Collected data:
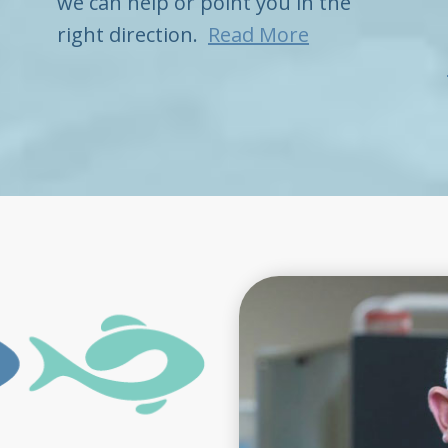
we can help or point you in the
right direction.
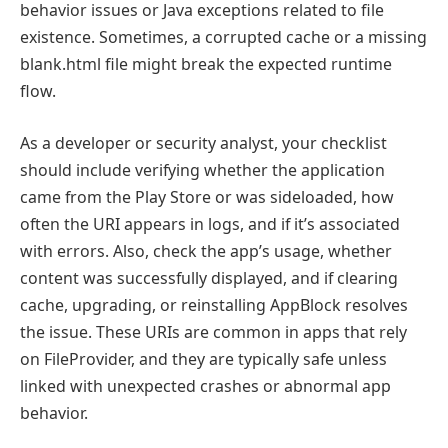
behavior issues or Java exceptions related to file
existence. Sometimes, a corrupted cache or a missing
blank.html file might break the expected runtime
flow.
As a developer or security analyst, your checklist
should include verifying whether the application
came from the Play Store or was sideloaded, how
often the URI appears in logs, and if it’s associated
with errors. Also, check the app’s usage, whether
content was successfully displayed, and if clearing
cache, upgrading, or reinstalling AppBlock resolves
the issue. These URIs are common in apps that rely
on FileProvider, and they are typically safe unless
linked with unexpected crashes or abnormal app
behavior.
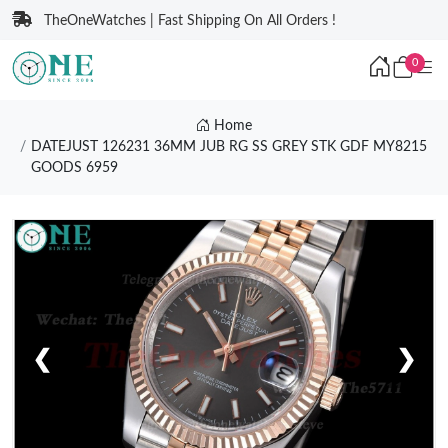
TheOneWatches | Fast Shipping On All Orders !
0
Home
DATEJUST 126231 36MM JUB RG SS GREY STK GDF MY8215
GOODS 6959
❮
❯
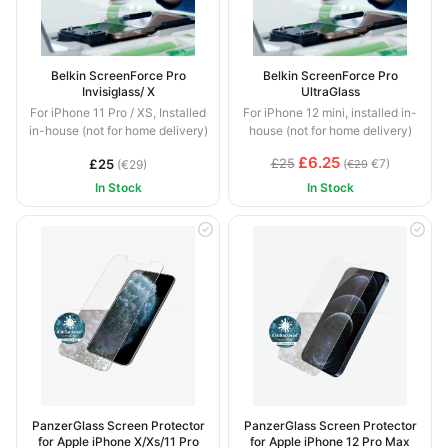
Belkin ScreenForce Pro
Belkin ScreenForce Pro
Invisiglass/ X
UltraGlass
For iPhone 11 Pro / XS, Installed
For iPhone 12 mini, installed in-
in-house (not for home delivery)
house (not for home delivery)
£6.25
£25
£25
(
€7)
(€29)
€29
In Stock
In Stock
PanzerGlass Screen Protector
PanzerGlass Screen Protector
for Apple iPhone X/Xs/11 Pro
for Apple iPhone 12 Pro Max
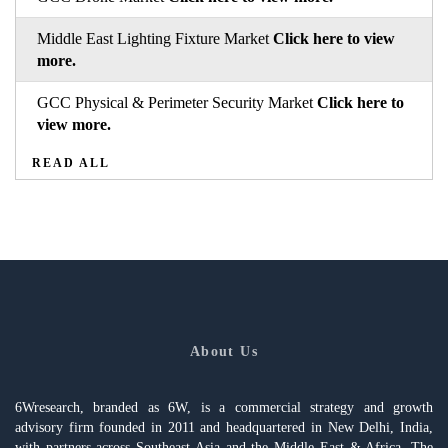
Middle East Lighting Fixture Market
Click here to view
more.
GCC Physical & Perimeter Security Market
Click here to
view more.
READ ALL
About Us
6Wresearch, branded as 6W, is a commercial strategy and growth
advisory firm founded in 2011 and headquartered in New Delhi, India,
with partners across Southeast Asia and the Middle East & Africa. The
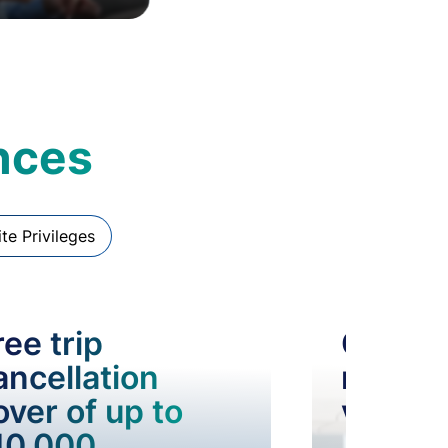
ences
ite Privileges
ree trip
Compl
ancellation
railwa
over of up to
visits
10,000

__EXERCISE__
Write out all the entries word for word, but skip any images.

__SOLUTION TO THE PROBLEM__
we can help or point you in the
right direction.
behavior issues or Java exceptions related to file
existence. Sometimes, a corrupted cache or a missing
blank.html file might break the expected runtime
flow.
As a developer or security analyst, your checklist
should include verifying whether the application
came from the Play Store or was sideloaded, how
often the URI appears in logs, and if it’s associated
with errors. Also, check the app’s usage, whether
content was successfully displayed, and if clearing
cache, upgrading, or reinstalling AppBlock resolves
the issue. These URIs are common in apps that rely
on FileProvider, and they are typically safe unless
linked with unexpected crashes or abnormal app
behavior.
TheOneWatches | Fast Shipping On All Orders !
0
Home
DATEJUST 126231 36MM JUB RG SS GREY STK GDF MY8215
GOODS 6959
❮
❯
Belkin ScreenForce Pro
Belkin ScreenForce Pro
Invisiglass/ X
UltraGlass
For iPhone 11 Pro / XS, Installed
For iPhone 12 mini, installed in-
in-house (not for home delivery)
house (not for home delivery)
£6.25
£25
£25
(
€7)
(€29)
€29
In Stock
In Stock
PanzerGlass Screen Protector
PanzerGlass Screen Protector
for Apple iPhone X/Xs/11 Pro
for Apple iPhone 12 Pro Max
Middle East Lighting Fixture Market
Click here to view
more.
GCC Physical & Perimeter Security Market
Click here to
view more.
READ ALL
About Us
6Wresearch, branded as 6W, is a commercial strategy and growth
advisory firm founded in 2011 and headquartered in New Delhi, India,
with partners across Southeast Asia and the Middle East & Africa. The
ences
ite Privileges
ree trip
Compl
ancellation
railwa
over of up to
visits
10,000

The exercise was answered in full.